Free agent
- Second baseman
- Born: August 26, 1996 (age 30) El Vigía, Mérida, Venezuela
- Bats: SwitchThrows: Right
- Stats at Baseball Reference

= Luis Alejandro Basabe =

Venezuelan baseball player (born 1996)

Luis Alejandro Basabe (bah-sah'vay) (born August 26, 1996) is a Venezuelan professional baseball second baseman who is a free agent.

==Career==
===Boston Red Sox===
In 2012, the Boston Red Sox made a pair of international signings that were unusual. The team signed identical twins from Venezuela, both named Luis Basabe, both switch-hitters who throw right-handed, both were around the same size and weight, and each of whom signed for a $450,000 bonus when they turned 16 on August 26. Relatively new to baseball, the Basabe twins started to play the game a short time before signing, as they spent most of their childhood playing soccer. Luis Alejandro is a middle infielder with plus speed, an advanced glove and limited power but outstanding feel to reach first base without the benefit of a base hit. He also has shown better ability to manipulate the bat head than his brother, Luis Alexander, a speedy center fielder with a strong arm who has raw power and potential to add strength. They debuted with the Dominican Summer League Red Sox in its 2013 season.

In his first season, Luis Alejandro appeared in 58 of the team's 70 games. He hit just .192 with one home run and 14 runs batted in (RBI), but compiled a .332 on-base percentage with 25 runs scored and nine stolen bases in 11 attempts. Basabe then was limited to 29 games in 2014 because of injury, and finished with a .222/.403/.273 slash line, 19 runs, and nine steals.

Once recovered from his injury, Basabe joined the Gulf Coast League Red Sox in 2015, dividing his playing time between second base and shortstop in only 28 games, as he was sidelined by another injury. Even so, Basabe improved his average to .260 and recorded a .387 OBP, while scoring 22 runs with six RBI, and eight steals.

In 2016, Basabe was moved up two levels and rejoined his sibling twin with the Greenville Drive, where Luis Alejandro had his breakthrough season. He was unstoppable out of the leadoff spot from that Spring, reaching base safely in 46 of his first 50 games, including 17 multi-hit contests, 38 runs, 18 RBI, and a club-high 13 stolen bases, all while posting a .311/.414/.463 line. Basabe was selected as utility infielder for the Southern Division team at the South Atlantic League All-Star Game.

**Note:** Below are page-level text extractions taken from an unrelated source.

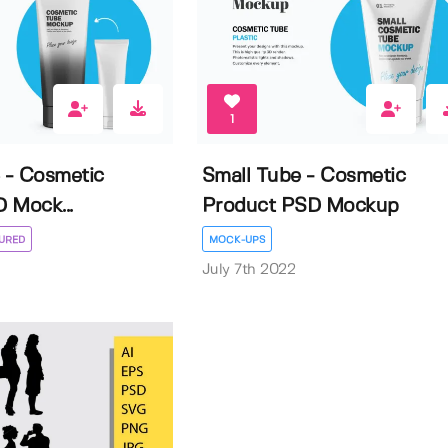
1
e - Cosmetic
Small Tube - Cosmetic
 Mock...
Product PSD Mockup
URED
MOCK-UPS
July 7th 2022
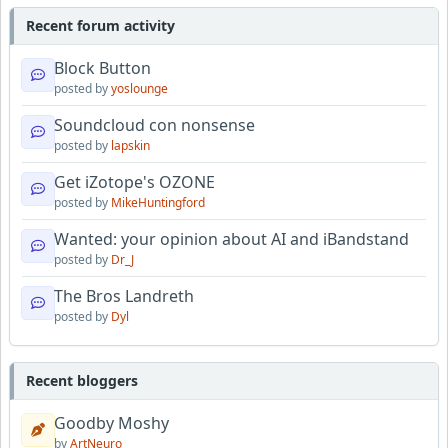
Recent forum activity
Block Button
posted by
yoslounge
Soundcloud con nonsense
posted by
lapskin
Get iZotope's OZONE
posted by
MikeHuntingford
Wanted: your opinion about AI and iBandstand
posted by
Dr_J
The Bros Landreth
posted by
Dyl
Recent bloggers
Goodby Moshy
by
ArtNeuro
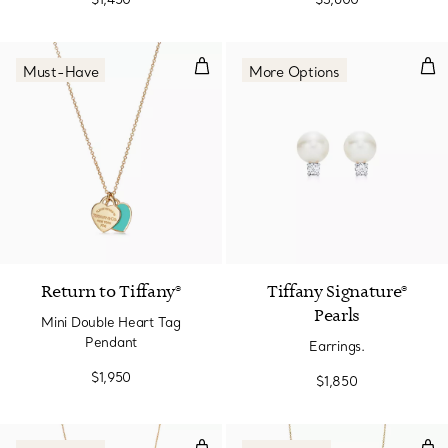
Mini Double Heart Tag Pendant
Earr
Must-Have
More Options
2 Materials
Return to Tiffany®
Tiffany Signature®
Pearls
Mini Double Heart Tag
Pendant
Earrings.
$1,950
$1,850
Olive Leaf Pendant in Yellow Gol
Bea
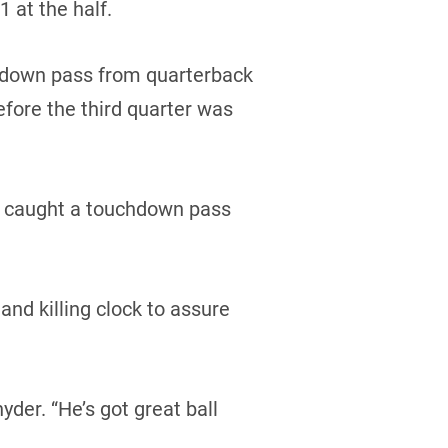
 at the half.
hdown pass from quarterback
efore the third quarter was
ce caught a touchdown pass
nd killing clock to assure
yder. “He’s got great ball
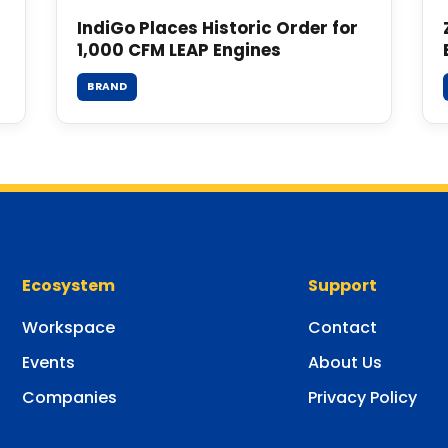
IndiGo Places Historic Order for
1,000 CFM LEAP Engines
BRAND
Ecosystem
Support
Workspace
Contact
Events
About Us
Companies
Privacy Policy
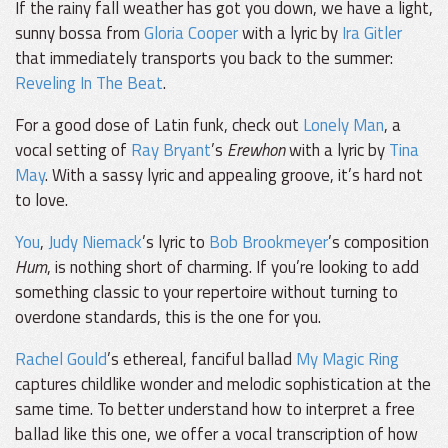
If the rainy fall weather has got you down, we have a light,
sunny bossa from
Gloria Cooper
with a lyric by
Ira Gitler
that immediately transports you back to the summer:
Reveling In The Beat
.
For a good dose of Latin funk, check out
Lonely Man
, a
vocal setting of
Ray Bryant
’s
Erewhon
with a lyric by
Tina
May
. With a sassy lyric and appealing groove, it’s hard not
to love.
You
,
Judy Niemack
’s lyric to
Bob Brookmeyer
’s composition
Hum
, is nothing short of charming. If you’re looking to add
something classic to your repertoire without turning to
overdone standards, this is the one for you.
Rachel Gould
’s ethereal, fanciful ballad
My Magic Ring
captures childlike wonder and melodic sophistication at the
same time. To better understand how to interpret a free
ballad like this one, we offer a vocal transcription of how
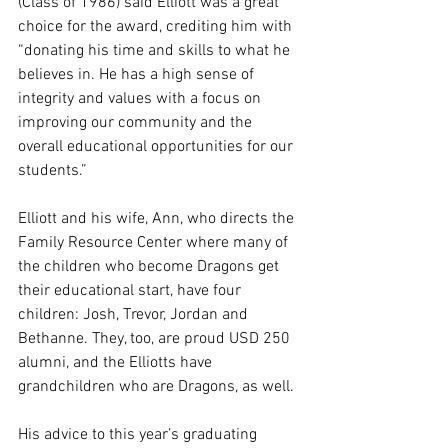
(Class of 1986) said Elliott was a great 
choice for the award, crediting him with 
“donating his time and skills to what he 
believes in. He has a high sense of 
integrity and values with a focus on 
improving our community and the 
overall educational opportunities for our 
students.” 
Elliott and his wife, Ann, who directs the 
Family Resource Center where many of 
the children who become Dragons get 
their educational start, have four 
children: Josh, Trevor, Jordan and 
Bethanne. They, too, are proud USD 250 
alumni, and the Elliotts have 
grandchildren who are Dragons, as well.
His advice to this year’s graduating 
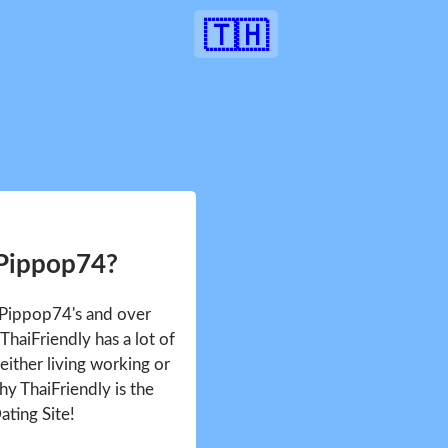
🇹🇭
 Pippop74?
e Pippop74's and over
haiFriendly has a lot of
either living working or
hy ThaiFriendly is the
ating Site!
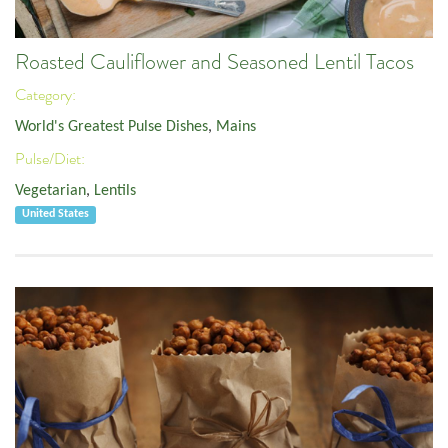
Roasted Cauliflower and Seasoned Lentil Tacos
Category:
World's Greatest Pulse Dishes
,
Mains
Pulse/Diet:
Vegetarian
,
Lentils
United States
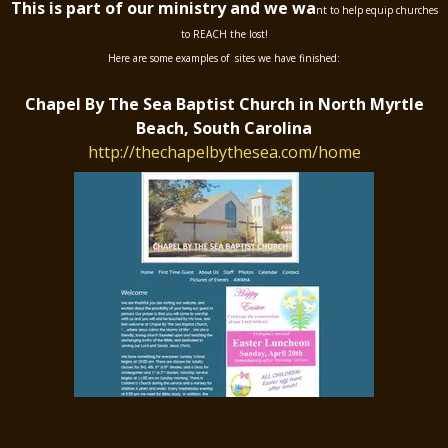
This is part of our ministry and we wa
nt to help equip churches
to REACH the lost!
Here are some examples of sites we have finished:
Chapel By The Sea Baptist Church in North Myrtle
Beach, South Carolina
http://thechapelbythesea.com/home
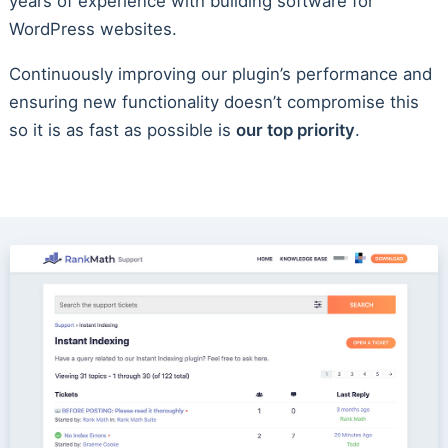
years of experience with building software for
WordPress websites.
Continuously improving our plugin’s performance and
ensuring new functionality doesn’t compromise this
so it is as fast as possible is
our top priority
.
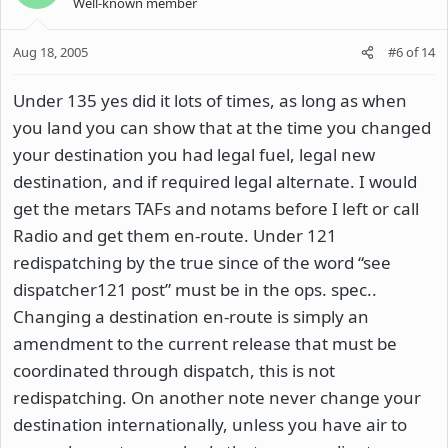
Well-known member
Aug 18, 2005
#6
of
14
Under 135 yes did it lots of times, as long as when
you land you can show that at the time you changed
your destination you had legal fuel, legal new
destination, and if required legal alternate. I would
get the metars TAFs and notams before I left or call
Radio and get them en-route. Under 121
redispatching by the true since of the word “see
dispatcher121 post” must be in the ops. spec..
Changing a destination en-route is simply an
amendment to the current release that must be
coordinated through dispatch, this is not
redispatching. On another note never change your
destination internationally, unless you have air to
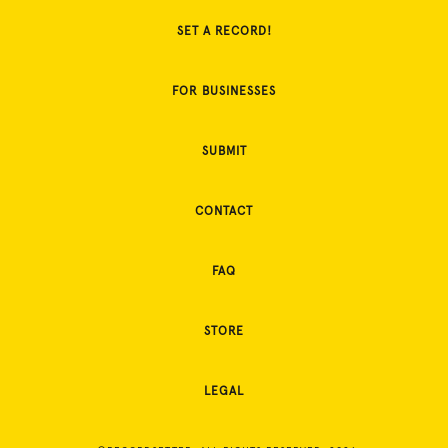
SET A RECORD!
FOR BUSINESSES
SUBMIT
CONTACT
FAQ
STORE
LEGAL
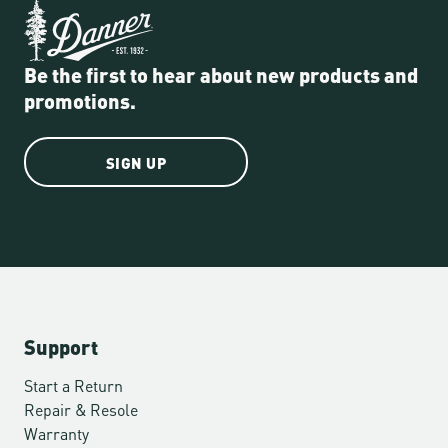
Be the first to hear about new products and
promotions.
SIGN UP
Support
Start a Return
Repair & Resole
Warranty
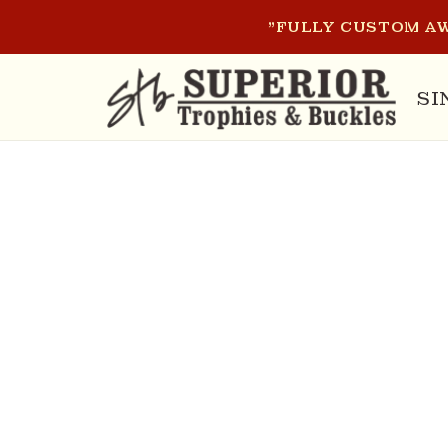
SKIP TO
"FULLY CUSTOM AW
CONTENT
SI
SKIP T
PRODU
INFOR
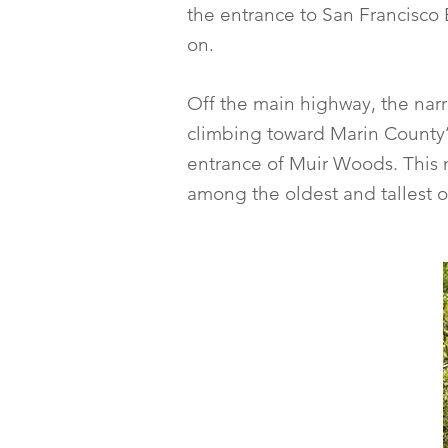
the entrance to San Francisco 
on.
Off the main highway, the narro
climbing toward Marin County’
entrance of Muir Woods. This na
among the oldest and tallest o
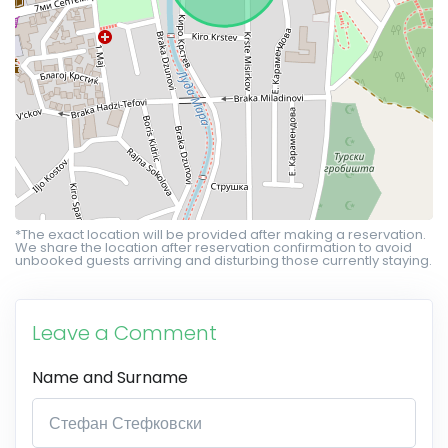
*The exact location will be provided after making a reservation.
We share the location after reservation confirmation to avoid
unbooked guests arriving and disturbing those currently staying.
Leave a Comment
Name and Surname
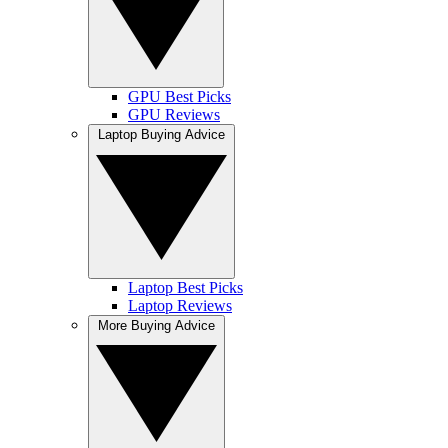
GPU Best Picks
GPU Reviews
Laptop Buying Advice
Laptop Best Picks
Laptop Reviews
More Buying Advice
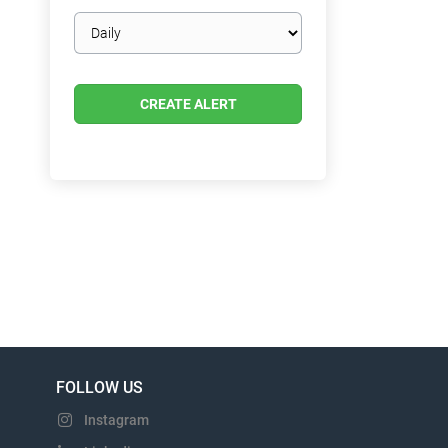
Email
frequency
FOLLOW US
Instagram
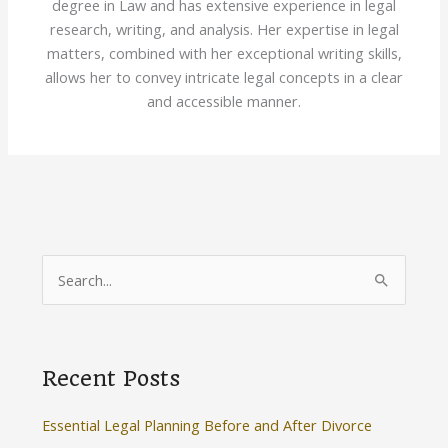
degree in Law and has extensive experience in legal
research, writing, and analysis. Her expertise in legal
matters, combined with her exceptional writing skills,
allows her to convey intricate legal concepts in a clear
and accessible manner.
S
e
a
r
Recent Posts
c
h
Essential Legal Planning Before and After Divorce
f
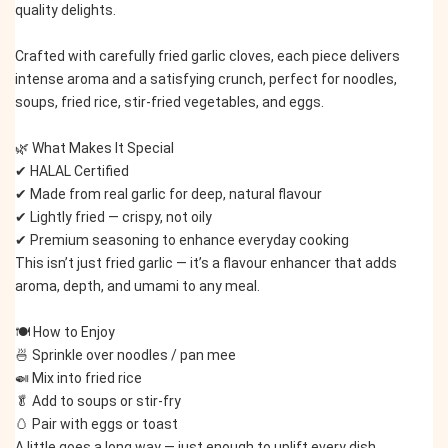
quality delights.
Crafted with carefully fried garlic cloves, each piece delivers 
intense aroma and a satisfying crunch, perfect for noodles, 
soups, fried rice, stir-fried vegetables, and eggs.
🌿 What Makes It Special
✔ HALAL Certified
✔ Made from real garlic for deep, natural flavour
✔ Lightly fried — crispy, not oily
✔ Premium seasoning to enhance everyday cooking
This isn’t just fried garlic — it’s a flavour enhancer that adds 
aroma, depth, and umami to any meal.
🍽️ How to Enjoy
🍜 Sprinkle over noodles / pan mee
🍛 Mix into fried rice
🥬 Add to soups or stir-fry
🥚 Pair with eggs or toast
A little goes a long way — just enough to uplift every dish.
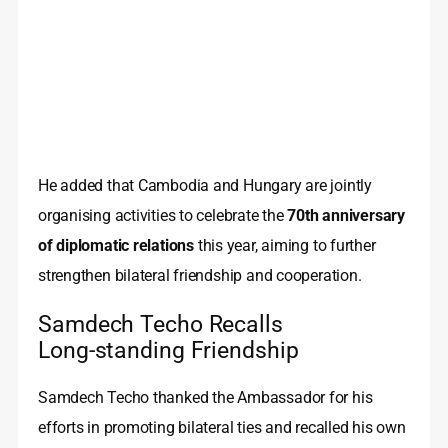
He added that Cambodia and Hungary are jointly
organising activities to celebrate the
70th anniversary
of diplomatic relations
this year, aiming to further
strengthen bilateral friendship and cooperation.
Samdech Techo Recalls
Long‑standing Friendship
Samdech Techo thanked the Ambassador for his
efforts in promoting bilateral ties and recalled his own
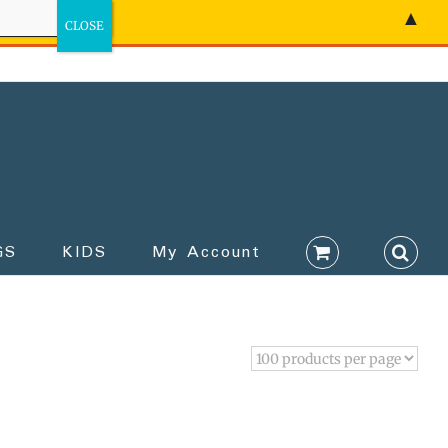
▲
GS
KIDS
My Account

===Arizona Diamondbacks===
On July 9, 2016, the Arizona Diamondbacks acquired Basabe and right-handed pitcher Jose Almonte from the Red Sox in exchange for relief pitcher Brad Ziegler. Basabe was assigned to the D-Backs’ farm team, the Kane County Cougars, and he finished the season there. In 109 total games between Greenville and Kane County, Basabe batted .272 with seven home runs and 38 RBI. He returned to Kane County in 2017 and played in 53 games, batting .229, with two home runs, and seven RBI. He missed the last three months of the season due to a knee injury that ultimately required surgery.

In 2018, Basabe split time between Kane County and the Visalia Rawhide, batting .249 with two home runs and 22 RBI in 90 games between the two clubs. He spent 2019 with Visalia, slashing .293/.402/.390 with four home runs, 51 RBI, and 16 stolen bases over 117 games. Basabe did not play in a game in 2020 due to the cancellation of the minor league season because of the COVID-19 pandemic.

Basabe spent the 2021 campaign with the Double-A Amarillo Sod Poodles, playing in 83 games and hitting .226/.299/.396 with 10 home runs, 32 RBI, and seven stolen bases. Basabe elected free agency following the season on November 7, 2021.

==Personal life==
Two of Basabe's cousins (Osleivis Basabe and Luis Matos) currently play in Major League Baseball (MLB) for the San Francisco Giants and Milwaukee Brewers, respectively.